Here’s a few examples.
– the golfer is completely unaware that the wind is in his face and is surprised when his ball doesn’t fly the bunker that he normally can.
– the golfer doesn’t notice that the hole is cut on a slope and the putt is going to be extra fast. He three putts.
– the golfer doesn’t take a second to glance over at the next green to check out the hole location
– the golfer can’t feel his swing because he’s so worried about his score
– the golfer stands on the first tee and goes blank because he has no idea how to process all the information going through his head.
– the golfer doesn’t notice that the left side of the green is a “no go” zone.

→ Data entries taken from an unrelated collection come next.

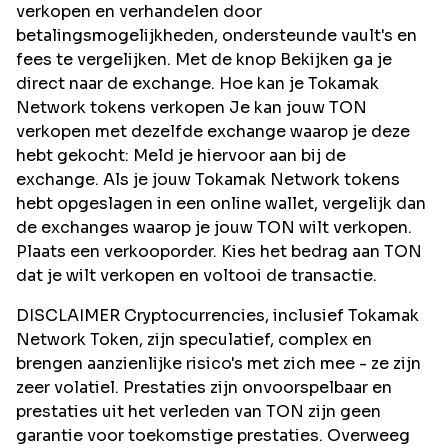
verkopen en verhandelen door
betalingsmogelijkheden, ondersteunde vault's en
fees te vergelijken. Met de knop Bekijken ga je
direct naar de exchange. Hoe kan je Tokamak
Network tokens verkopen Je kan jouw TON
verkopen met dezelfde exchange waarop je deze
hebt gekocht: Meld je hiervoor aan bij de
exchange. Als je jouw Tokamak Network tokens
hebt opgeslagen in een online wallet, vergelijk dan
de exchanges waarop je jouw TON wilt verkopen.
Plaats een verkooporder. Kies het bedrag aan TON
dat je wilt verkopen en voltooi de transactie.
DISCLAIMER Cryptocurrencies, inclusief Tokamak
Network Token, zijn speculatief, complex en
brengen aanzienlijke risico's met zich mee - ze zijn
zeer volatiel. Prestaties zijn onvoorspelbaar en
prestaties uit het verleden van TON zijn geen
garantie voor toekomstige prestaties. Overweeg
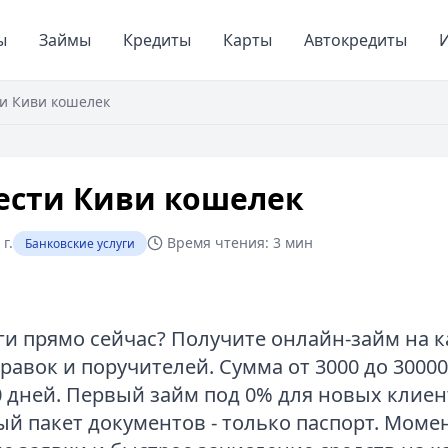
ы
Займы
Кредиты
Карты
Автокредиты
И
ти Киви кошелек
ести Киви кошелек
г.
Время чтения:
3 мин
Банковские услуги
и прямо сейчас? Получите онлайн-займ на ка
равок и поручителей. Сумма от 3000 до 3000
0 дней. Первый займ под 0% для новых клиен
 пакет документов - только паспорт. Моме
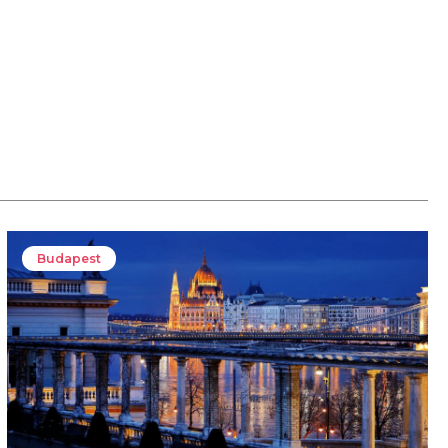
Budapest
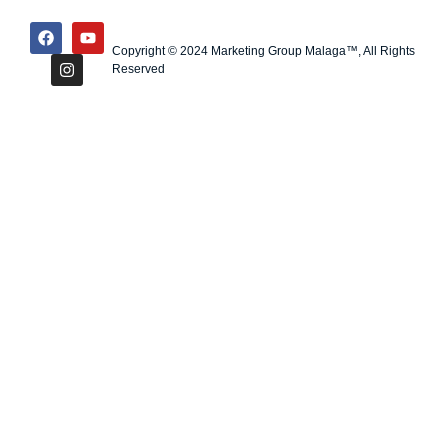
Copyright © 2024 Marketing Group Malaga™, All Rights
Reserved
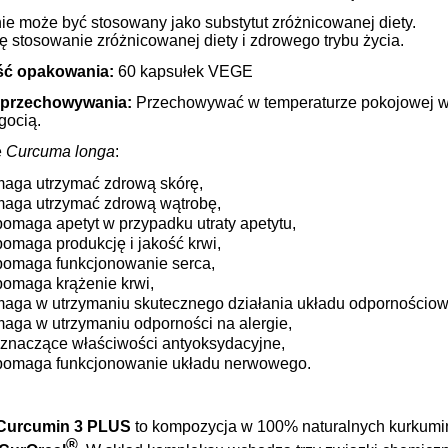
ie może być stosowany jako substytut zróżnicowanej diety.
ę stosowanie zróżnicowanej diety i zdrowego trybu życia.
ść opakowania:
60 kapsułek VEGE
 przechowywania:
Przechowywać w temperaturze pokojowej w 
gocią.
e
Curcuma longa
:
aga utrzymać zdrową skórę,
aga utrzymać zdrową wątrobę,
omaga apetyt w przypadku utraty apetytu,
omaga produkcję i jakość krwi,
omaga funkcjonowanie serca,
omaga krążenie krwi,
aga w utrzymaniu skutecznego działania układu odpornościo
aga w utrzymaniu odporności na alergie,
znaczące właściwości antyoksydacyjne,
omaga funkcjonowanie układu nerwowego.
 Curcumin 3
PLUS
to kompozycja w 100% naturalnych kurkumin
®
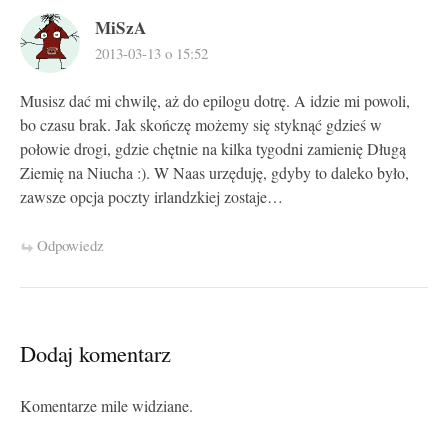
MiSzA
2013-03-13 o 15:52
Musisz dać mi chwilę, aż do epilogu dotrę. A idzie mi powoli,
bo czasu brak. Jak skończę możemy się styknąć gdzieś w
połowie drogi, gdzie chętnie na kilka tygodni zamienię Długą
Ziemię na Niucha :). W Naas urzęduję, gdyby to daleko było,
zawsze opcja poczty irlandzkiej zostaje…
Odpowiedz
Dodaj komentarz
Komentarze mile widziane.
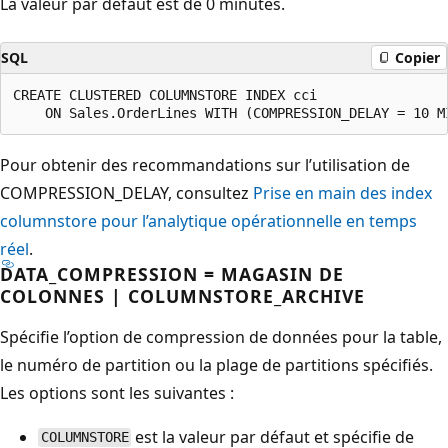
La valeur par défaut est de 0 minutes.
SQL
Copier
CREATE CLUSTERED COLUMNSTORE INDEX cci

Pour obtenir des recommandations sur l’utilisation de
COMPRESSION_DELAY, consultez
Prise en main des index
columnstore pour l’analytique opérationnelle en temps
réel
.
DATA_COMPRESSION = MAGASIN DE
COLONNES | COLUMNSTORE_ARCHIVE
Spécifie l’option de compression de données pour la table,
le numéro de partition ou la plage de partitions spécifiés.
Les options sont les suivantes :
est la valeur par défaut et spécifie de
COLUMNSTORE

He goes for the pin, misses it slightly and makes a double.
– the golfers doesn’t notice that he’s pumped up and full of adrenaline. He takes the club he thinks is right, but airmails the green and makes a stupid bogey
– the golfer doesn’t ever really enjoy himself because he’s focussed on the wrong thing
– the golfer misses countless opportunities to learn and grow because he’s self absorbed in his “own” game.
This list could go on and on.
Many golfers are asleep. They waste shots because they’re over thinking (thinking about the wrong stuff) and not letting their senses tell the story. They’re trying to play golf purely with their left brain – sort of how and accountant works out a complex tax issue.
But golf isn’t accounting. You can’t always think your way out of issues. If thinking was all that was needed we’d all be better players.
“Playing hockey” is a term I use when someone has given up. They play a form of slap happy golf that is more MISS than hit. It’s mindless golf and doesn’t lead anywhere constructive. I’ve been there many times, especially in the early days when golf got too hard. When you try really hard and think you’re doing everything correctly but you keep getting knocked down, the frustration needs an escape valve. For me, playing hockey was that release.
On a more subtle level, lack of awareness is mindless golf. “Mindless” is probably the wrong word here, but when you’re focus is in the wrong place, then you’ve got no chance. Automatic Golf is anything but mindless. In fact, it mixes thinking with the physical action of swinging the club. It gives the technocrats an outlet without destroying the artistic side of the game. I think it blends the best of both worlds. You’re using all of your brain. You’re using your system fully.
Automatic Golf gives you a process. It’s not an event. You do all your thinking prior to walking to the ball and then, when you’re mind is made up, you hit the “go” button. This is playing the game. Playing the game is getting out of your own way and relying on your subconscious to do what it does best. And this doesn’t mean you’re playing hockey – far from it. You still sense what you’re doing. You can feel what you’re doing. But you’re not impeding the process by adding unwanted manual control. You’re aware of what is.
AG allows you to go deeper because your decision process becomes more natural. You start making decisions at the “gut” level because taking the 8 iron instead of the 7 just feels right to you (even though the logical part of your brain is saying, “It’s the 7 iron! Hit the 7 iron!”). You learn to stop relying so much on analytical thought (maybe why some think AG is mindless) and go with your instincts. When you waken up, and get more in tune with your surroundings, thoughts and feelings the good stuff is more likely to happen.
Mindless golf is hoping your game will come good. Automatic Golf is playing golf as any human should. It’s unlocking all of your senses and learning to play in a way that you find truly satisfying. From here, good results happen and you may realise that there’s more to golf than just your score.